Television's taboos tangled in nations' lingering guilt


March 10, 1994|By Dan Fesperman | Dan Fesperman,Berlin Bureau of The Sun

BERLIN -- Among the recent prime-time offerings on German television was American actress Valerie Perrine sprawled nude on a bed, lustily displaying herself for a salivating Dustin Hoffman.

It was a scene from the 1970s film "Lenny," a biography of self-destructive comedian Lenny Bruce, and you didn't need cable to see it.

Meanwhile, playing at the same moment in Germany on U.S. armed forces television was a memorable scene from the Mel Brooks comedy "Blazing Saddles." Dusty cowboys encircled a campfire, gobbling beans. Anyone who has seen the film knows what comes next -- an ear-splitting symphony of flatulence.

Not this time. One cowpoke lifted a leg and sighed. Another burped. A U.S. censor had snipped the rest.

The moment's contrast speaks volumes about the different interpretations of "free expression" on German and American television.

In the United States, despite the almost constant wailing about television's loose morals, the networks are relatively prudish. jTC (Probably not as prudish as the Armed Forces Network, but what can one expect from an outfit that runs public service spots that admonish, "Your fingernails. Wear them in good health?")

In Germany, however, almost anything goes when it comes to sexuality or crude humor on television.

"There is a quite simple reason for this," explains Stephan Russ-Mohl, a professor at the Free University of Berlin who studies U.S.-German differences in mass media. "In your country, there is still a very strong Puritan tradition. Those people who were the most moralistic ones in the Old World went to the New World in the last century."

That's why at almost any newsstand in Germany, or anywhere else in Europe for that matter, you'll usually see at least one magazine cover displaying a bare-breasted woman, while in U.S. convenience stores such covers are hidden.

It's also why the German TV network SAT-1 regularly shows soft- core porn movies, replete with bad acting and flocks of women who disrobe at the first hint of male desire.

For the latest reading on puritanical TV barons in the United States, one needs only to look to last month, when NBC canceled a "Tonight Show" appearance by comedian Martin Lawrence after he got a little fast and loose with sexual humor on an episode of "Saturday Night Live."

German television's hang-ups and taboos aren't as readily apparent, and tend to be tangled up in the nation's lingering guilt and angst over World War II.

Consider the recent controversy over the film "Profession: Neo-Nazi." As the title implies, the movie dramatizes the life of a young man who becomes a neo-Nazi, and the film's clear message is that this lifestyle is neither worthy nor desirable.
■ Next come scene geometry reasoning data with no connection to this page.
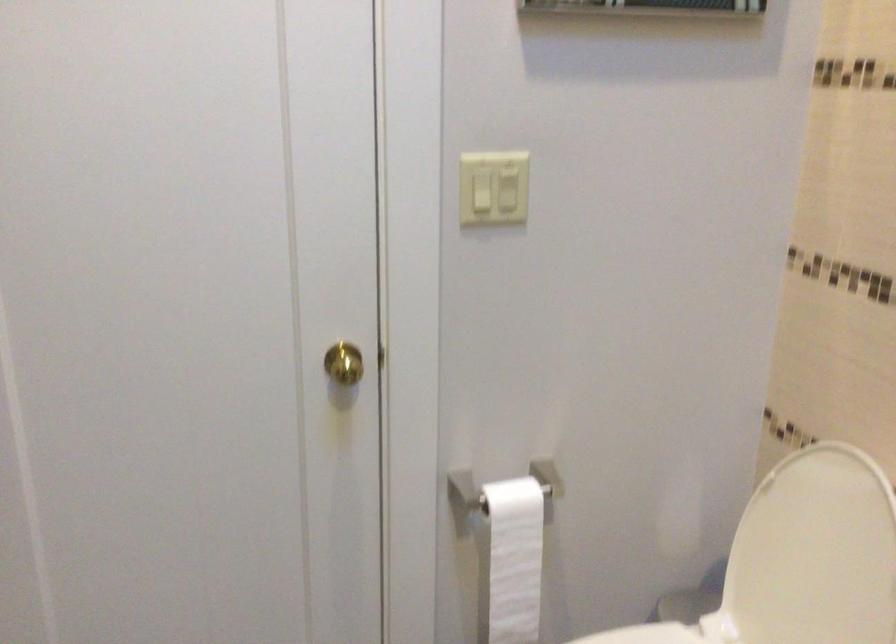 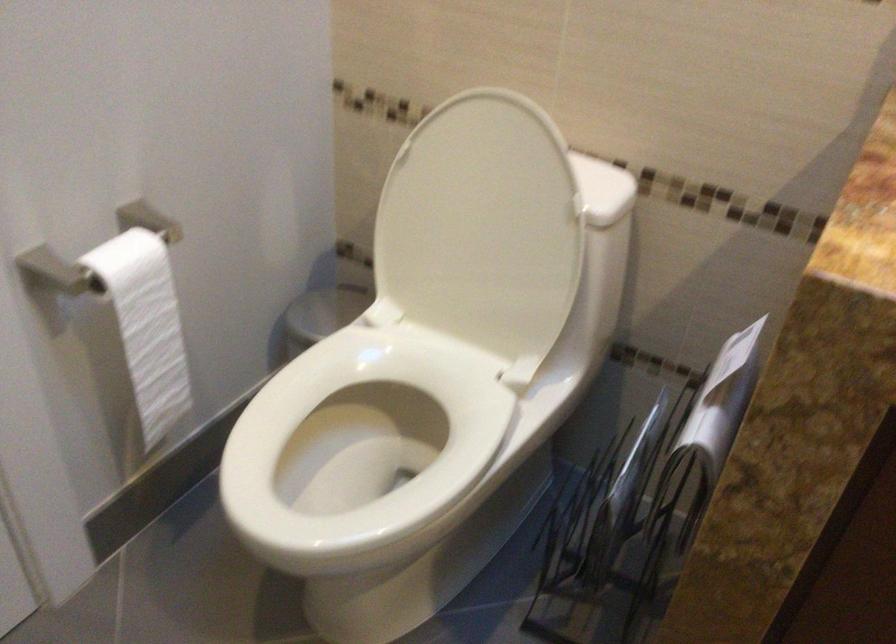 In the second image, find the point that corresponds to point (512, 550) in the first image.

(147, 325) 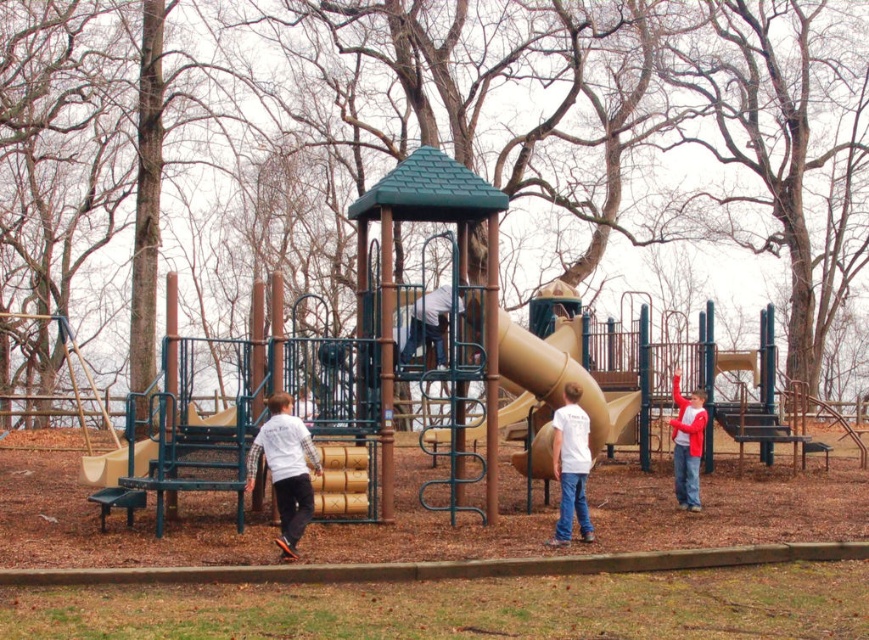 Question: Can you confirm if white matte shirt at center is positioned to the left of white t-shirt at center?

Choices:
 (A) no
 (B) yes

Answer: (B)

Question: Is red fleece jacket at right wider than smooth tan slide at lower left?

Choices:
 (A) no
 (B) yes

Answer: (A)

Question: Which object appears closest to the camera in this image?

Choices:
 (A) smooth tan slide at lower left
 (B) red fleece jacket at right
 (C) white matte shirt at center

Answer: (C)

Question: In this image, where is beige rubber slide at center located relative to white t-shirt at center?

Choices:
 (A) above
 (B) below

Answer: (A)

Question: Which point is farther to the camera?

Choices:
 (A) white t-shirt at center
 (B) red fleece jacket at right
 (C) beige rubber slide at center
 (D) white matte shirt at center

Answer: (B)

Question: Which point is farther to the camera?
If filmed in English, there would be virtually no reason not to show it on U.S. television.

Yet, the powers at German television decided that the film was too hot for viewers to handle on their own. It might tend to glorify the neo-Nazi lifestyle for young, impressionable and, ( presumably, fairly stupid viewers, the reasoning went.

So, by the time the VOX network got around to showing the film, whole portions had been cut, and the remaining ones were accompanied by commentary driving home the point that this was bad conduct.

Mr. Russ-Mohl points out that Germany also suddenly gets squeamish about sex whenever it involves the nation's politicians. This goes for the print media as well as television. A top magazine editor lost her job last year over stories implying that Chancellor Helmut Kohl had a mistress, although no one ever disputed the facts of the stories.

This means that you don't see any tabloid TV shows, such as America's "Hard Copy" or "A Current Affair," flashing images of the likes of Gennifer Flowers.

It's hard to see what benefits result from either nation's restrictions.

Despite the relative sexual tameness of the television networks in the United States, the country's rate of reported rapes zooms along at roughly six times the German rate.

Despite Germany's dainty approach to neo-Nazi themes, the country's rate of violent "hate crimes" is about twice that of the United States.

And if one believes a couple of former Arkansas state troopers, freewheeling publicity about the sex lives of politicians has done nothing to dampen Washington libidos.

One can only blush to think what unreported dalliances must be going on in Bonn.